## [Saved data entries]
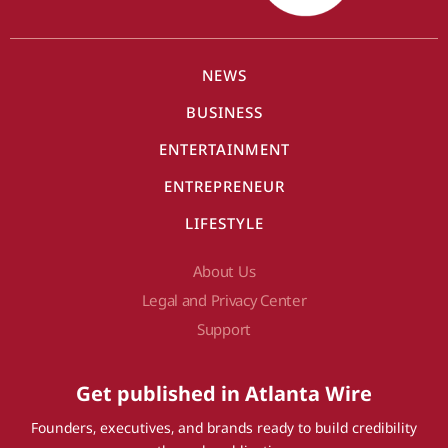
NEWS
BUSINESS
ENTERTAINMENT
ENTREPRENEUR
LIFESTYLE
About Us
Legal and Privacy Center
Support
Get published in Atlanta Wire
Founders, executives, and brands ready to build credibility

## [TASK DIRECTIONS]
Apart from its pictures, the data is to be repeated exactly.

## [SOLUTION TO THE EXERCISE]
NEWS
BUSINESS
ENTERTAINMENT
ENTREPRENEUR
LIFESTYLE
About Us
Legal and Privacy Center
Support
Get published in Atlanta Wire
Founders, executives, and brands ready to build credibility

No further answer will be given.